TULSA — Syntroleum Corp. is looking to return to its natural gas roots.
The Tulsa-based unconventional fuel maker this week announced a joint development with an unnamed natural gas producer. The companies will spend the next nine to 12 months studying whether to build a plant that would convert natural gas into 4,000 to 5,000 barrels per day of diesel.
“We believe that projects integrating gas reserves with a GTL (gas-to-liquids) facility have a number of advantages, which include reserve and pricing security, reduced operating expense and working capital requirements, and field to plant optimizations,” Syntroleum said in a statement Wednesday.
Syntroleum in 2003 developed a 70 barrel-a-day gas-to-liquids demonstration plant at the Port of Catoosa. The facility closed three years later as climbing natural gas prices made the process uneconomical.
Recently, the Tulsa company has focused on its partnership with Tyson Foods in which it converts animal fats and greases into up to 2,500 barrels of diesel per day.
Lower natural gas prices have returned the company's interest again to gas-to-liquids technology.
“If you go back through the history of Syntroleum, natural gas prices were always too high for GTL to make sense,” Ron Stinebaugh, Syntroleum's senior vice president of finance and acquisitions told The Oklahoman on Thursday.
“The shale gas revolution has changed that dynamic.
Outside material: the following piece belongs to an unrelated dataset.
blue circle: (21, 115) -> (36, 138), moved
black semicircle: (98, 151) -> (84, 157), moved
Today, gas-to-liquids makes sense.”
A barrel of oil contains six times more energy than 1,000 cubic feet of natural gas. Historically, the two fuels have traded for close to that 6:1 ratio.
But the price of natural gas spiked in 2008 and plummeted in the following years as producers discovered how to use horizontal drilling and hydraulic fracturing to produce natural gas from shale and other dense rock throughout the country.
Oil still a higher trade
In mid-2012, oil traded for more than 40 times the price of natural gas. The natural gas price has recovered somewhat over the past year, but oil still sells for almost 30 times more.
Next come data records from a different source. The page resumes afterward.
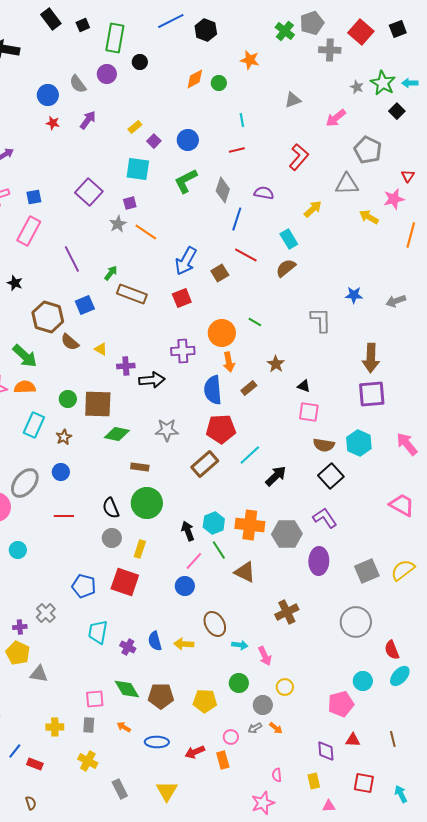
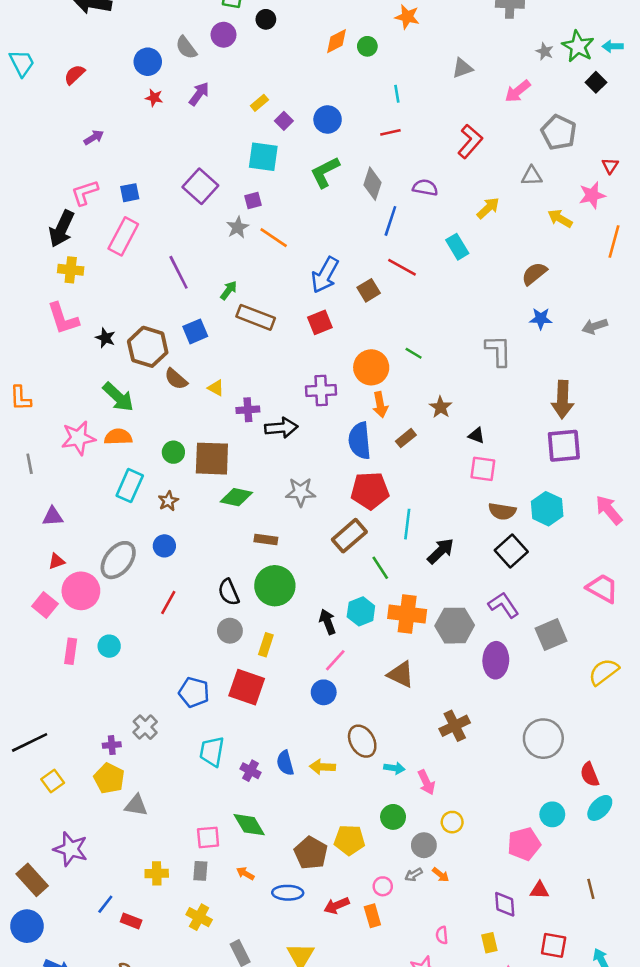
gray triangle: (347, 184) -> (532, 176), size x0.7
brown semicircle: (286, 268) -> (534, 274), moved
black star: (15, 283) -> (105, 338), moved
cyan line: (250, 455) -> (407, 524), turned -40
red line: (64, 516) -> (168, 602), turned -60
green line: (219, 550) -> (380, 568), moved
gray square: (367, 571) -> (551, 635), moved
brown pentagon: (161, 696) -> (311, 853), moved, turned 30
The company said in its first-quarter conference call that it expects natural gas prices to remain below $5 for the foreseeable future, but Stinebaugh hedged those comments Thursday.
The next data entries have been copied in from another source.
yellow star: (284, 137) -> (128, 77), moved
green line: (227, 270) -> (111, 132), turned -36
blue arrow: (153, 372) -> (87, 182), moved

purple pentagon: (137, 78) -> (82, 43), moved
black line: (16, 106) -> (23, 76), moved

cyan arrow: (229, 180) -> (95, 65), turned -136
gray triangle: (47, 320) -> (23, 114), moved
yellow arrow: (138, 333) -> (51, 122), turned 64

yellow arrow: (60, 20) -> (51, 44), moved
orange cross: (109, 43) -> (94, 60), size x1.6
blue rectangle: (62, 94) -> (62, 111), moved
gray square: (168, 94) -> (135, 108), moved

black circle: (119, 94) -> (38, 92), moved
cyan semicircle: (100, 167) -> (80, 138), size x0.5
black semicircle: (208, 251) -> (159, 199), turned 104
“Markets do what markets do,” he said. “We obviously think there's a longer-term underpinning of those economics, but that's part of what our feasibility study will look at.”
Syntroleum in April completed a 10-1 reverse stock split that boosted its share price above $1 for the first time in more than a year. The price has since added more than 88 percent, closing Thursday at $7.21.
“I think the reverse stock split got people's attention again,” said Jake Dollarhide, CEO of Tulsa-based Longbow Asset Management.
Dollarhide said Syntroleum appears to be building on its recent success.
“The Tyson relationship has been about the only thing Syntroleum could hang its hat on. For years they have been in the land of irrelevancy,” Dollarhide said. “They're not necessarily any more out of the woods now than they were three months ago or a year ago, but they've taken nice steps.”